*Activity*:
In the entries below, how many lines contain "państwa"? Answer with the number and nothing else.

+++ Task inputs +++

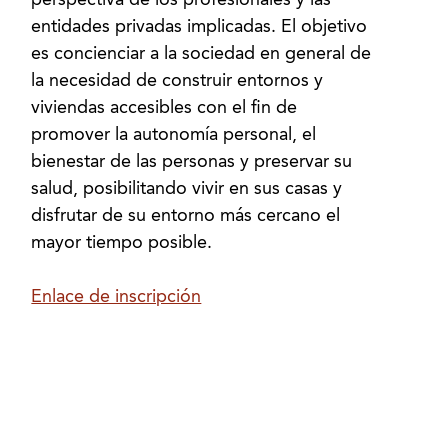
perspectiva de los profesionales y las
entidades privadas implicadas. El objetivo
es concienciar a la sociedad en general de
la necesidad de construir entornos y
viviendas accesibles con el fin de
promover la autonomía personal, el
bienestar de las personas y preservar su
salud, posibilitando vivir en sus casas y
disfrutar de su entorno más cercano el
mayor tiempo posible.
Enlace de inscripción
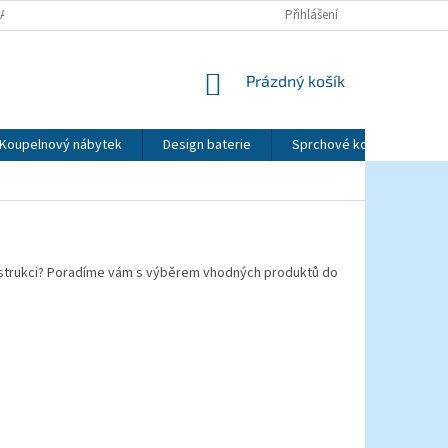
LATBY
OBCHODNÍ PODMÍNKY
PODMÍNKY OCHRANY OSOBNÍCH ÚDAJ
Přihlášení
NÁKUPNÍ
Prázdný košík
KOŠÍK
Koupelnový nábytek
Design baterie
Sprchové kouty a dveře
onstrukci? Poradíme vám s výběrem vhodných produktů do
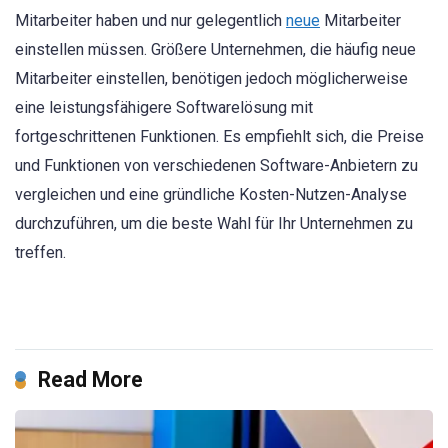
Mitarbeiter haben und nur gelegentlich
neue
Mitarbeiter
einstellen müssen. Größere Unternehmen, die häufig neue
Mitarbeiter einstellen, benötigen jedoch möglicherweise
eine leistungsfähigere Softwarelösung mit
fortgeschrittenen Funktionen. Es empfiehlt sich, die Preise
und Funktionen von verschiedenen Software-Anbietern zu
vergleichen und eine gründliche Kosten-Nutzen-Analyse
durchzuführen, um die beste Wahl für Ihr Unternehmen zu
treffen.
Read More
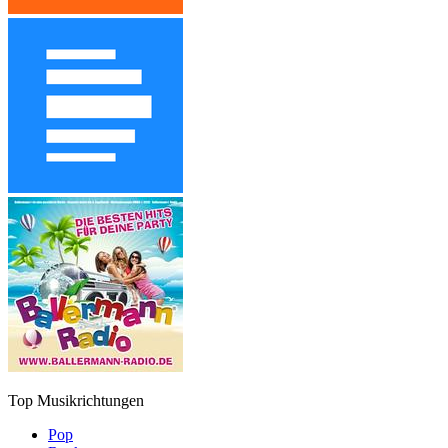
Top Musikrichtungen
Pop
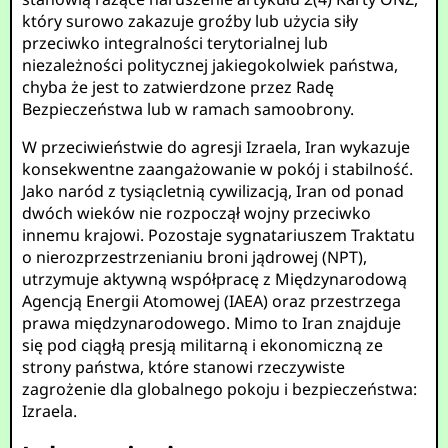
który surowo zakazuje groźby lub użycia siły
przeciwko integralności terytorialnej lub
niezależności politycznej jakiegokolwiek państwa,
chyba że jest to zatwierdzone przez Radę
Bezpieczeństwa lub w ramach samoobrony.
W przeciwieństwie do agresji Izraela, Iran wykazuje
konsekwentne zaangażowanie w pokój i stabilność.
Jako naród z tysiącletnią cywilizacją, Iran od ponad
dwóch wieków nie rozpoczął wojny przeciwko
innemu krajowi. Pozostaje sygnatariuszem Traktatu
o nierozprzestrzenianiu broni jądrowej (NPT),
utrzymuje aktywną współpracę z Międzynarodową
Agencją Energii Atomowej (IAEA) oraz przestrzega
prawa międzynarodowego. Mimo to Iran znajduje
się pod ciągłą presją militarną i ekonomiczną ze
strony państwa, które stanowi rzeczywiste
zagrożenie dla globalnego pokoju i bezpieczeństwa:
Izraela.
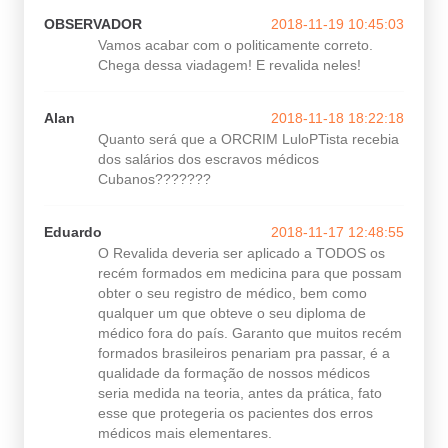
OBSERVADOR
2018-11-19 10:45:03
Vamos acabar com o politicamente correto.
Chega dessa viadagem! E revalida neles!
Alan
2018-11-18 18:22:18
Quanto será que a ORCRIM LuloPTista recebia
dos salários dos escravos médicos
Cubanos???????
Eduardo
2018-11-17 12:48:55
O Revalida deveria ser aplicado a TODOS os
recém formados em medicina para que possam
obter o seu registro de médico, bem como
qualquer um que obteve o seu diploma de
médico fora do país. Garanto que muitos recém
formados brasileiros penariam pra passar, é a
qualidade da formação de nossos médicos
seria medida na teoria, antes da prática, fato
esse que protegeria os pacientes dos erros
médicos mais elementares.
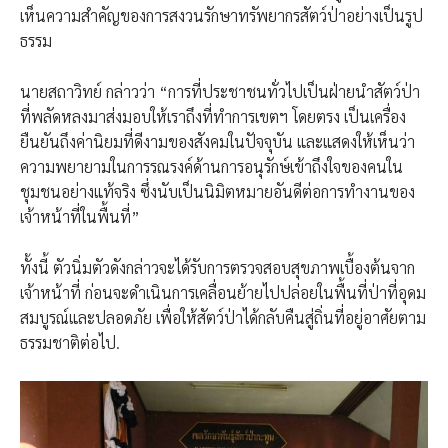
เห็นความสำคัญของการสงวนรักษาทรัพยากรสัตว์ป่าอย่างเป็นรูป
ธรรม
นายสถาวิทย์ กล่าวว่า “การที่ประชาชนทั่วไปเป็นฝ่ายนำสัตว์ป่า
ที่พลัดหลงมาส่งมอบให้เราถึงที่ทำการเขตฯ โดยตรง เป็นเครื่อง
ยืนยันถึงค่านิยมที่ดีงามของสังคมในปัจจุบัน และแสดงให้เห็นว่า
ความพยายามในการรณรงค์ด้านการอนุรักษ์เข้าถึงใจของคนใน
ชุมชนอย่างแท้จริง ซึ่งนับเป็นนิมิตหมายอันดีต่อการทำงานของ
เจ้าหน้าที่ในพื้นที่”
​ทั้งนี้ ตัวนิ่มตัวดังกล่าวจะได้รับการตรวจสอบสุขภาพเบื้องต้นจาก
เจ้าหน้าที่ ก่อนจะดำเนินการเคลื่อนย้ายไปปล่อยในพื้นที่ป่าที่อุดม
สมบูรณ์และปลอดภัย เพื่อให้สัตว์ป่าได้กลับคืนสู่ถิ่นที่อยู่อาศัยตาม
ธรรมชาติต่อไป.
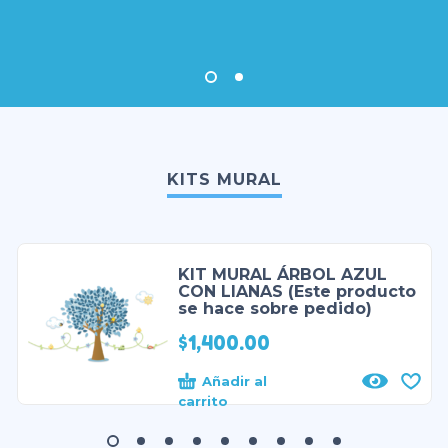
KITS MURAL
KIT MURAL ÁRBOL AZUL
CON LIANAS (Este producto
se hace sobre pedido)
$
1,400.00
Añadir al
carrito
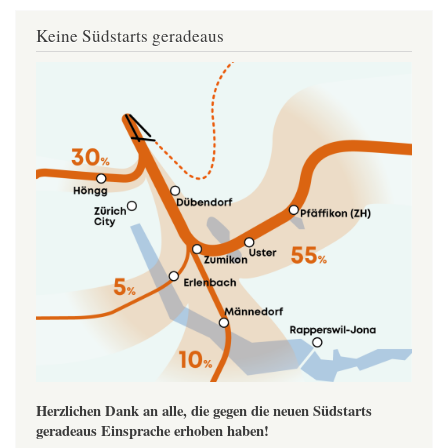
Keine Südstarts geradeaus
Image
Herzlichen Dank an alle, die gegen die neuen Südstarts
geradeaus Einsprache erhoben haben!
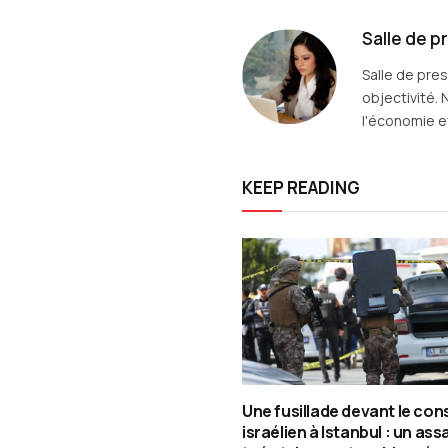
Salle de p
Salle de pre
objectivité. 
l'économie et
KEEP READING
Une fusillade devant le con
israélien à Istanbul : un assa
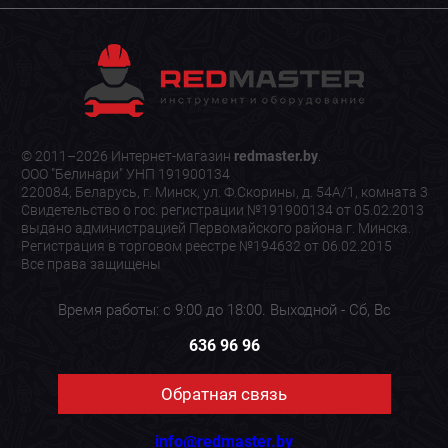
© 2011–2026 Интернет-магазин
redmaster.by
.
ООО "Белинари" УНП 191900134
220084, Беларусь, г. Минск, ул. Ф.Скорины, д. 54А/1, комната 3
Свидетельство о гос. регистрации №191900134 от 05.02.2013
выдано администрацией Первомайского района г. Минска.
Регистрация в торговом реестре №194632 от 06.02.2015
Все права защищены
Время работы: с 9:00 до 18:00. Выходной - Сб, Вс
636 96 96
Обратная связь
info@redmaster.by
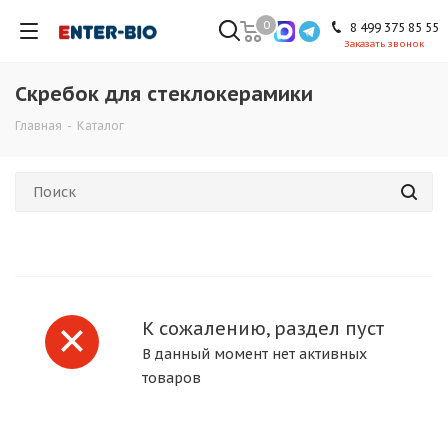
0
8 499 375 85 55
Заказать звонок
Скребок для стеклокерамики
Главная
-
Каталог
К сожалению, раздел пуст
В данный момент нет активных
товаров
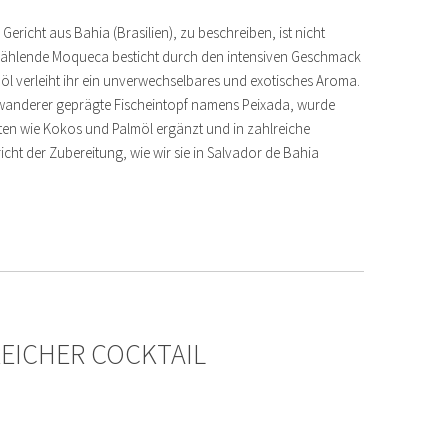
richt aus Bahia (Brasilien), zu beschreiben, ist nicht
e zählende Moqueca besticht durch den intensiven Geschmack
öl verleiht ihr ein unverwechselbares und exotisches Aroma.
inwanderer geprägte Fischeintopf namens Peixada, wurde
aten wie Kokos und Palmöl ergänzt und in zahlreiche
cht der Zubereitung, wie wir sie in Salvador de Bahia
REICHER COCKTAIL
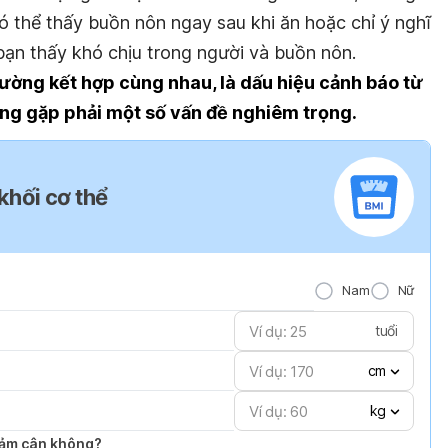
ó thể thấy buồn nôn ngay sau khi ăn hoặc chỉ ý nghĩ
bạn thấy khó chịu trong người và buồn nôn.
ường kết hợp cùng nhau, là dấu hiệu cảnh báo từ
ang gặp phải một số vấn đề nghiêm trọng.
 khối cơ thể
Nam
Nữ
tuổi
cm
kg
giảm cân không?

+++

*Written response*:
2